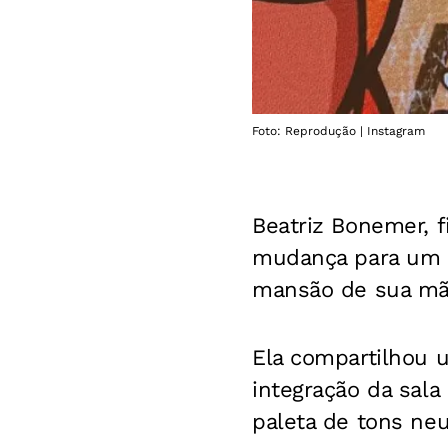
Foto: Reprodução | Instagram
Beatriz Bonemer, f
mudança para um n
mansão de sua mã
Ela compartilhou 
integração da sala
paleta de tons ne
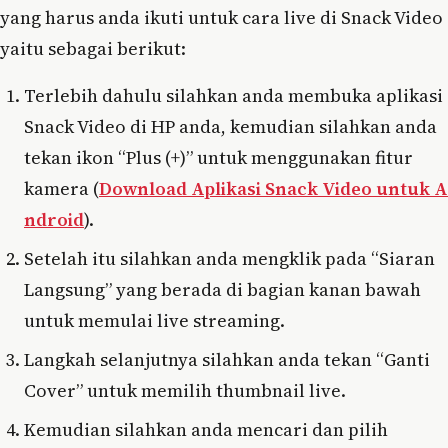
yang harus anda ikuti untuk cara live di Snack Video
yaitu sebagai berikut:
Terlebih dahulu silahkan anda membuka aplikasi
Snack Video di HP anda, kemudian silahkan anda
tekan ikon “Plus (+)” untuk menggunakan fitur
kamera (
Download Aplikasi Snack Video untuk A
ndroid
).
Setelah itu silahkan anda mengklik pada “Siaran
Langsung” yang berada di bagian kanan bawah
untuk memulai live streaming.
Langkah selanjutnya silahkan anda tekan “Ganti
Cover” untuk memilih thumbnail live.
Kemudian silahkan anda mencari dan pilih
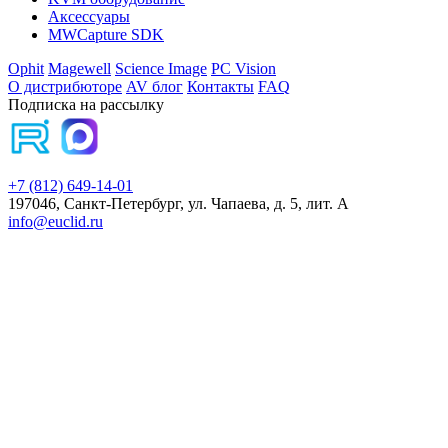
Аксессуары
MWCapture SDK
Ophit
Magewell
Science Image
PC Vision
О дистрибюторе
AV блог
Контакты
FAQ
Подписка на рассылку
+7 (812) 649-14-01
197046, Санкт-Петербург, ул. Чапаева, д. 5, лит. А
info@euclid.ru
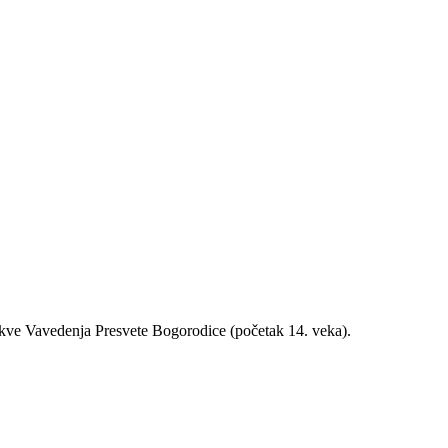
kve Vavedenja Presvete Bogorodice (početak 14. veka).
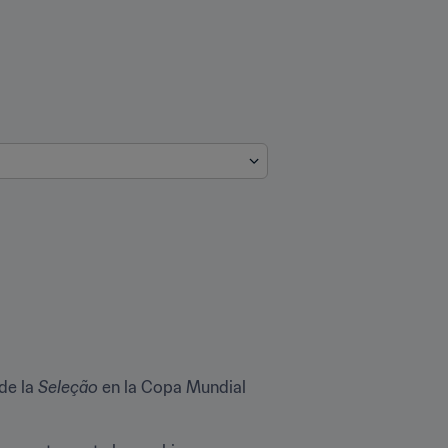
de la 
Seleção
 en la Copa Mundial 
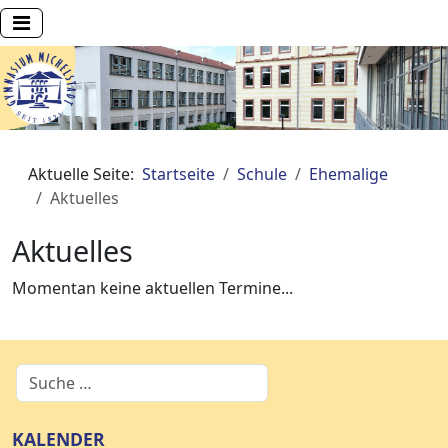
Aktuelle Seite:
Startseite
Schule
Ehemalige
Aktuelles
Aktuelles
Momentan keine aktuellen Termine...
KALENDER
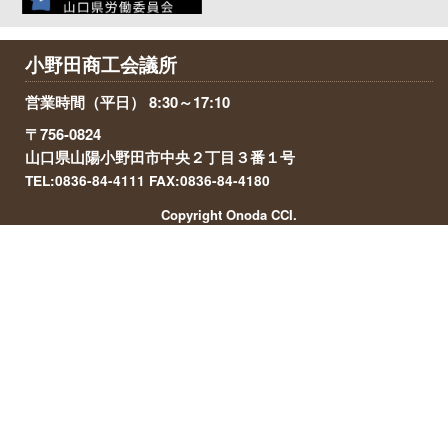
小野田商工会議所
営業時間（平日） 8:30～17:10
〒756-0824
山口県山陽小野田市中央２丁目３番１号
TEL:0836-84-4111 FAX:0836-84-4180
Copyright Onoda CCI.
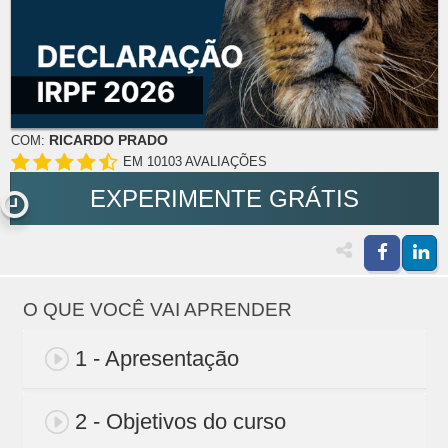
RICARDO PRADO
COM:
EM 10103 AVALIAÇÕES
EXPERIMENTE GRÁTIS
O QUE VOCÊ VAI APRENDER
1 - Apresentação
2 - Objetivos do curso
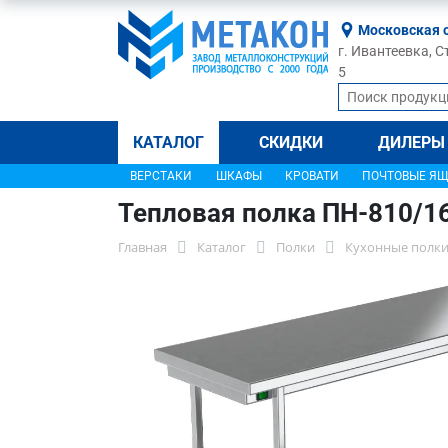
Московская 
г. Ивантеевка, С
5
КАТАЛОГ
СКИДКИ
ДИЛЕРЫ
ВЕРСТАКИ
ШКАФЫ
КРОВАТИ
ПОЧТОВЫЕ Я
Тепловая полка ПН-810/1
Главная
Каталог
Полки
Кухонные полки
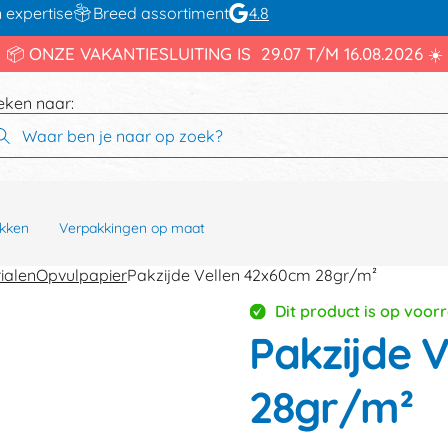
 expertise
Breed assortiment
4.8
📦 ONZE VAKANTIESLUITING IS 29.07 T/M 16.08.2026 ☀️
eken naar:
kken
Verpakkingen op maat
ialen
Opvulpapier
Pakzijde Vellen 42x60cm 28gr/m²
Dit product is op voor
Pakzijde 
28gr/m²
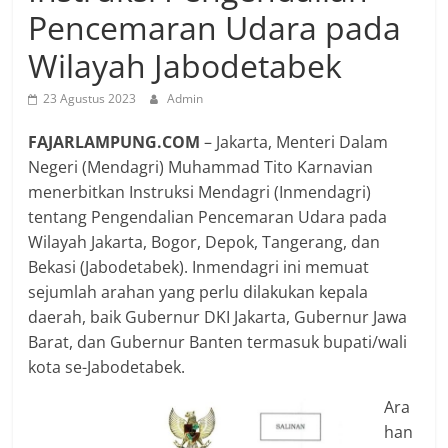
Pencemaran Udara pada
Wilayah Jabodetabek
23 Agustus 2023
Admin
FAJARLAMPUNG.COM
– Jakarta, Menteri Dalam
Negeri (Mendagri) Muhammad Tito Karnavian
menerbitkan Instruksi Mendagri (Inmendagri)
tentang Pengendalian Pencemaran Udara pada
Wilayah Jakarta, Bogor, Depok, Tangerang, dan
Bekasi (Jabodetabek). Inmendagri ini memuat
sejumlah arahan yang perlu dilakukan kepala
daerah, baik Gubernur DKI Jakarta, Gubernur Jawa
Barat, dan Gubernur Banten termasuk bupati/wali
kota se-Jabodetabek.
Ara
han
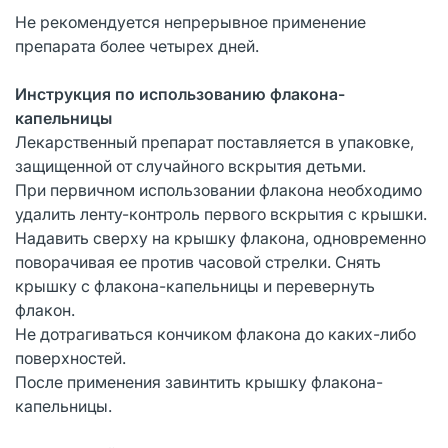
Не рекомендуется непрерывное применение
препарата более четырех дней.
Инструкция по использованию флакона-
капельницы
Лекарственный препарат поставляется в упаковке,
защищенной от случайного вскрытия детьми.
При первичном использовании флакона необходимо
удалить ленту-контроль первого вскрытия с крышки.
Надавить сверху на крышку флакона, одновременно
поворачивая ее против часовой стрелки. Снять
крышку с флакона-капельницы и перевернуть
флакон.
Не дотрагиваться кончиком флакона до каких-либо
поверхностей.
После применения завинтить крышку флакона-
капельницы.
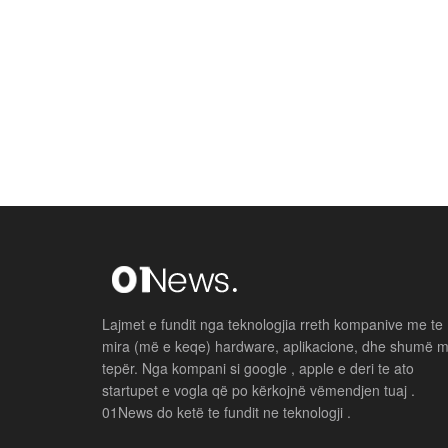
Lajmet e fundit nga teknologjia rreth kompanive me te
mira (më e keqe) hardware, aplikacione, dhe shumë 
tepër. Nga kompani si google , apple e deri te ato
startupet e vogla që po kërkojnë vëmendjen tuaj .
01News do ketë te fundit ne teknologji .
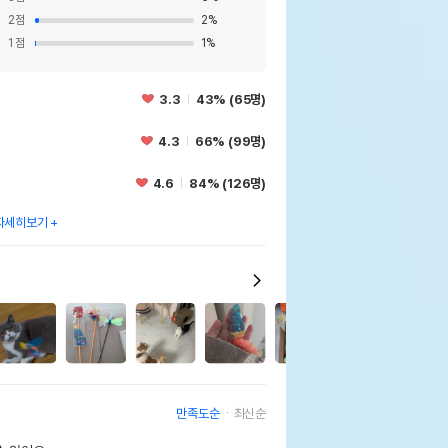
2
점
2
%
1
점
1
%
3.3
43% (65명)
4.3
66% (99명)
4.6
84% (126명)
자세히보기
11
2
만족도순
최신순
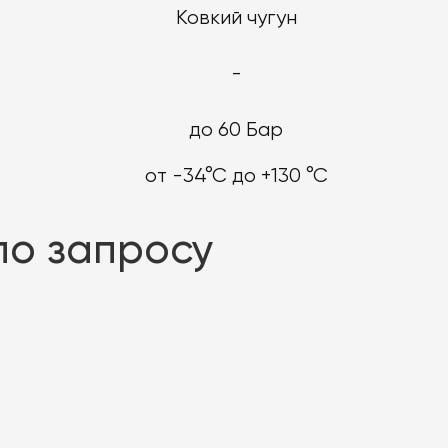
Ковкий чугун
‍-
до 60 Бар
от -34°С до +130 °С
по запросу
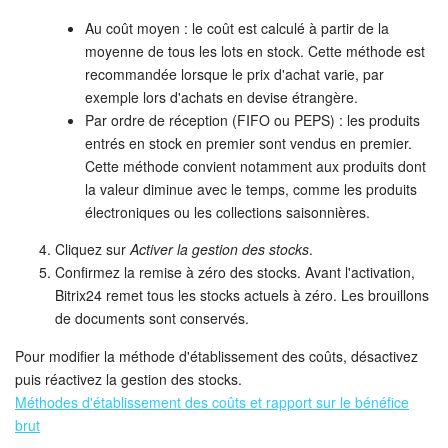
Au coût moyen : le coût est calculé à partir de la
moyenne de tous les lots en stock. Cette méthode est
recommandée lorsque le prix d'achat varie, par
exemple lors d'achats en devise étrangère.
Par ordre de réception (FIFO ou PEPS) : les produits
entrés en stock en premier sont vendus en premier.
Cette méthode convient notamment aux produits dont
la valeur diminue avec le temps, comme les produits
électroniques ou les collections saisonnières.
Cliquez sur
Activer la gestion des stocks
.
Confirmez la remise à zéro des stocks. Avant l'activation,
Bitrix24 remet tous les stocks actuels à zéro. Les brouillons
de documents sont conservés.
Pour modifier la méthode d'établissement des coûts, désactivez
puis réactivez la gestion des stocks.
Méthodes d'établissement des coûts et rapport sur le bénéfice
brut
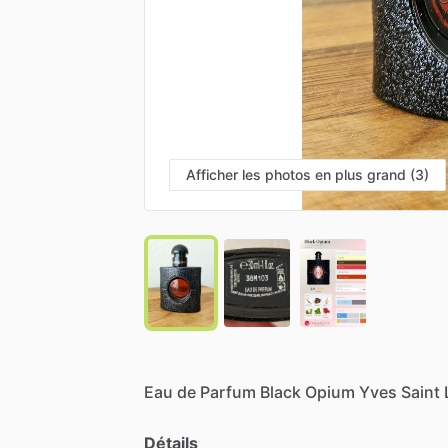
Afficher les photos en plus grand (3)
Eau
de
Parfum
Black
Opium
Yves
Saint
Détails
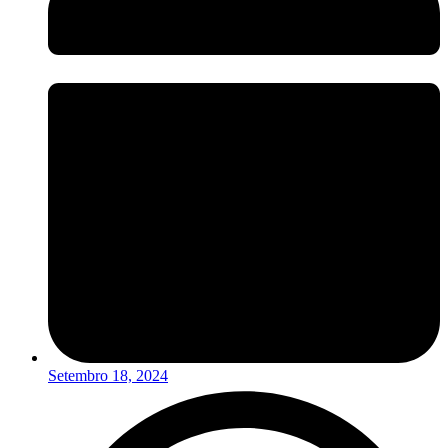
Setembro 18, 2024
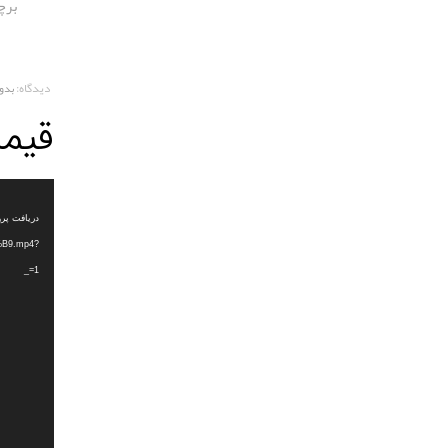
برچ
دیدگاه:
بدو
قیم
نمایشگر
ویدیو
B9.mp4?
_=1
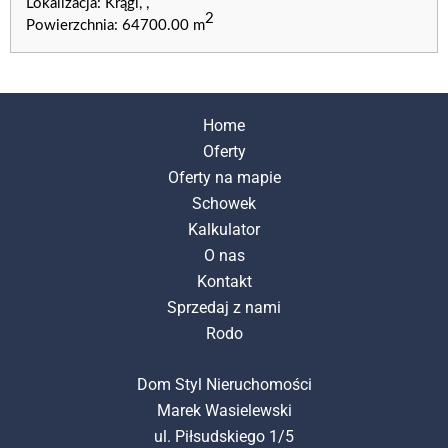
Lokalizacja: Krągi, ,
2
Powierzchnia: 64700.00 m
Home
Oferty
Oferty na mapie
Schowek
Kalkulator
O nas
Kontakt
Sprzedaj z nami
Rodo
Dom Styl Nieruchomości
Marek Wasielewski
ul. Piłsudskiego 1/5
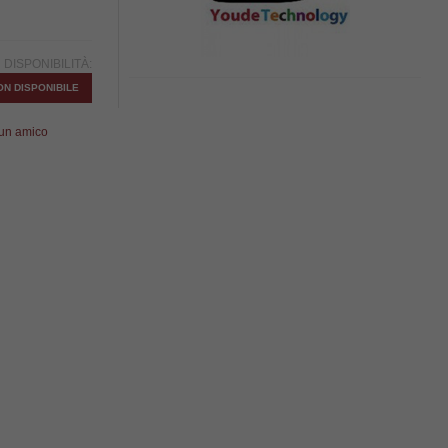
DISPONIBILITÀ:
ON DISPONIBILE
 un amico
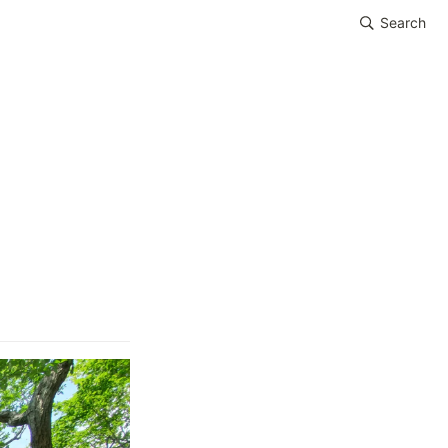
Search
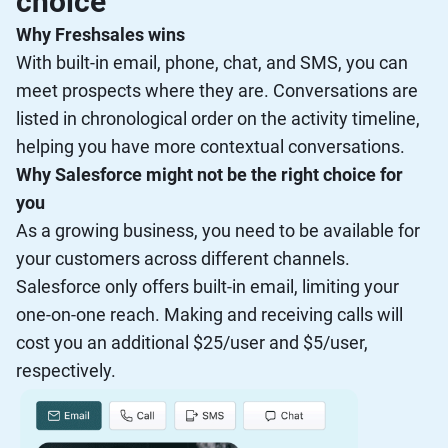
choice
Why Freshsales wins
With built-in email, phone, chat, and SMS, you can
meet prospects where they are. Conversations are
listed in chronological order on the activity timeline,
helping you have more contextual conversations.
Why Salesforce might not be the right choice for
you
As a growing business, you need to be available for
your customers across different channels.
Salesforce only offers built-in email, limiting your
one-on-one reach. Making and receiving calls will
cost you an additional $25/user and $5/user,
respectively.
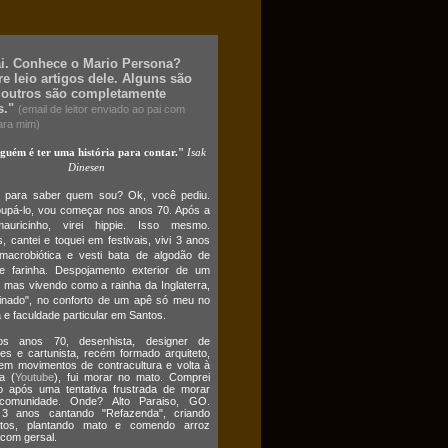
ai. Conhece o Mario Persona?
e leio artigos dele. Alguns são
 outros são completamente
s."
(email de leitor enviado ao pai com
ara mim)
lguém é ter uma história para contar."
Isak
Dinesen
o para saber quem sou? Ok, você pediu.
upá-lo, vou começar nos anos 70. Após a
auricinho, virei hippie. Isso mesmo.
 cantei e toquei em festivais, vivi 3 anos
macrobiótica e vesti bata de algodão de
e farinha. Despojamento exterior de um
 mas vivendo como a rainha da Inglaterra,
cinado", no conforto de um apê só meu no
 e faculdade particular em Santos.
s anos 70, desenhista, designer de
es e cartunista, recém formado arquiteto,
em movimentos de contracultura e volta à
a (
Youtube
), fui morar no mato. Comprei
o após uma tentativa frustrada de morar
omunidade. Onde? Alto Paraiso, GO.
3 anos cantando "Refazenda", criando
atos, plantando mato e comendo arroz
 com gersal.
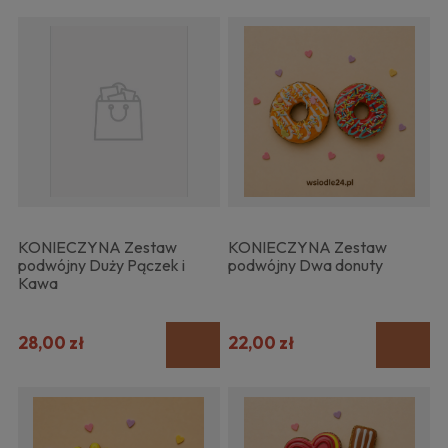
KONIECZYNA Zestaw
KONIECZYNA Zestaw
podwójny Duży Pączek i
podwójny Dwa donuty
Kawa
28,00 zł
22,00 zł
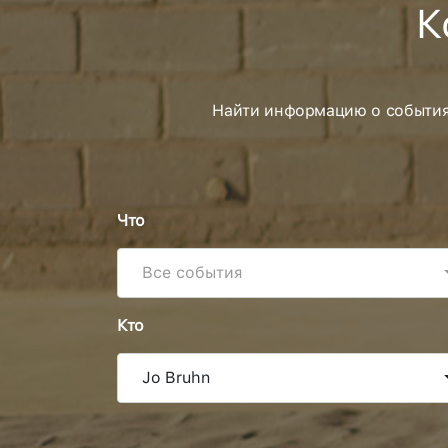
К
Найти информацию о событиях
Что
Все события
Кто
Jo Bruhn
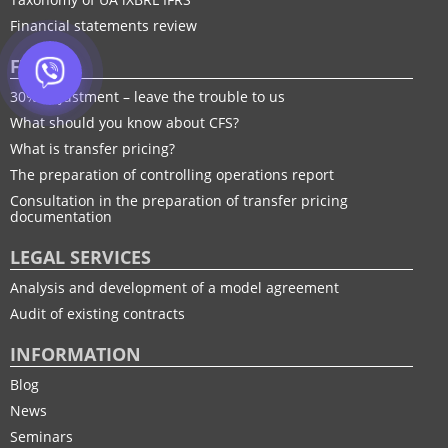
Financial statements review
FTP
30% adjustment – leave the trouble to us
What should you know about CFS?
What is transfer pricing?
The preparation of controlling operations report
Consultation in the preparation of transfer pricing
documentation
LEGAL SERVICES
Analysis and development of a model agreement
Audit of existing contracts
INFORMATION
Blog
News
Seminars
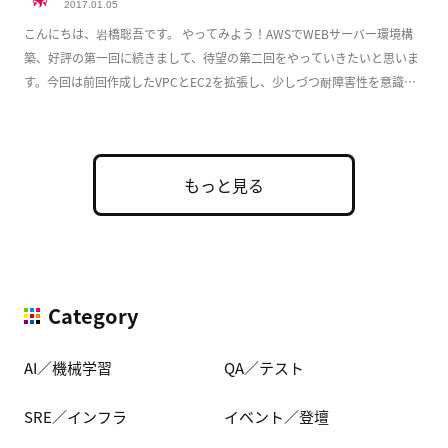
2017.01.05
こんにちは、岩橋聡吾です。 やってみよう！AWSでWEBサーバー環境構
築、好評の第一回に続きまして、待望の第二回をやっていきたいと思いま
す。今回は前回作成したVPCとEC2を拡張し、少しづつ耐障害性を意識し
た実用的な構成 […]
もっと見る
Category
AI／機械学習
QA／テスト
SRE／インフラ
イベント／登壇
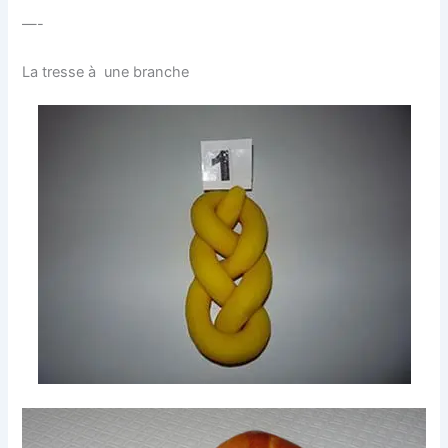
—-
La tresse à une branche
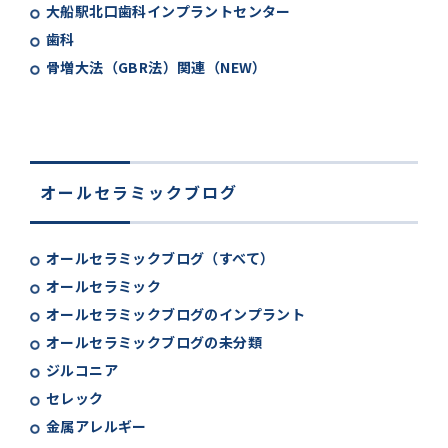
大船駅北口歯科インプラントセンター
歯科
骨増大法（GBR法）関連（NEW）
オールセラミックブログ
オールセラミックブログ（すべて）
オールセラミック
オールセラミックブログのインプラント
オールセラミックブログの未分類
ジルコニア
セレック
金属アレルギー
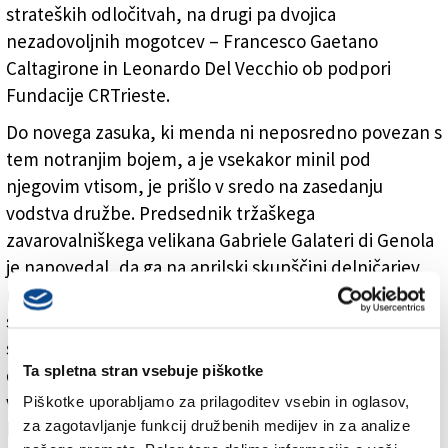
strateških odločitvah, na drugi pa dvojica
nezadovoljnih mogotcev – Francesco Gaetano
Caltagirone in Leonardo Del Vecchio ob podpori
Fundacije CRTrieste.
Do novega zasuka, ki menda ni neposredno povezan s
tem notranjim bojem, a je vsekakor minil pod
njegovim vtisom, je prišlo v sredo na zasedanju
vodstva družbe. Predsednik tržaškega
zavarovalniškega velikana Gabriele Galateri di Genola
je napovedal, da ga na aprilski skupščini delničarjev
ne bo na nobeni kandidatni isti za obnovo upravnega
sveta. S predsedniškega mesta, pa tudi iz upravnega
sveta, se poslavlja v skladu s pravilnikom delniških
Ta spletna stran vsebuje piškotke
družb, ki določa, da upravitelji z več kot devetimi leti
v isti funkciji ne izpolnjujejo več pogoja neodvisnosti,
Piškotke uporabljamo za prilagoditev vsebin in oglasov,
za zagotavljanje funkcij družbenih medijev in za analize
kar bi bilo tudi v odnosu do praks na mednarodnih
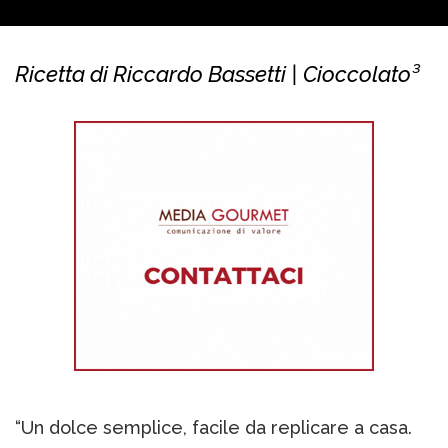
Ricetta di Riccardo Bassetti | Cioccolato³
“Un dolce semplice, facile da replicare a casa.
====
Assignment
Above are the records; restate exactly the lines from the one containing "atos, plantando mato e comendo arroz" through the one containing "骨増大法（GBR法）関連（NEW）", keeping pictures out.

Exercise result
atos, plantando mato e comendo arroz
 com gersal.
KONIECZYNA Zestaw
KONIECZYNA Zestaw
podwójny Duży Pączek i
podwójny Dwa donuty
Kawa
28,00 zł
22,00 zł
К
Найти информацию о событиях
Что
Все события
Кто
Jo Bruhn
Financial statements review
FTP
30% adjustment – leave the trouble to us
What should you know about CFS?
What is transfer pricing?
The preparation of controlling operations report
Consultation in the preparation of transfer pricing
documentation
LEGAL SERVICES
Analysis and development of a model agreement
Audit of existing contracts
INFORMATION
Blog
News
Seminars
2017.01.05
こんにちは、岩橋聡吾です。 やってみよう！AWSでWEBサーバー環境構
築、好評の第一回に続きまして、待望の第二回をやっていきたいと思いま
す。今回は前回作成したVPCとEC2を拡張し、少しづつ耐障害性を意識し
た実用的な構成 […]
もっと見る
Category
AI／機械学習
QA／テスト
SRE／インフラ
イベント／登壇
—-
La tresse à une branche
大船駅北口歯科インプラントセンター
歯科
骨増大法（GBR法）関連（NEW）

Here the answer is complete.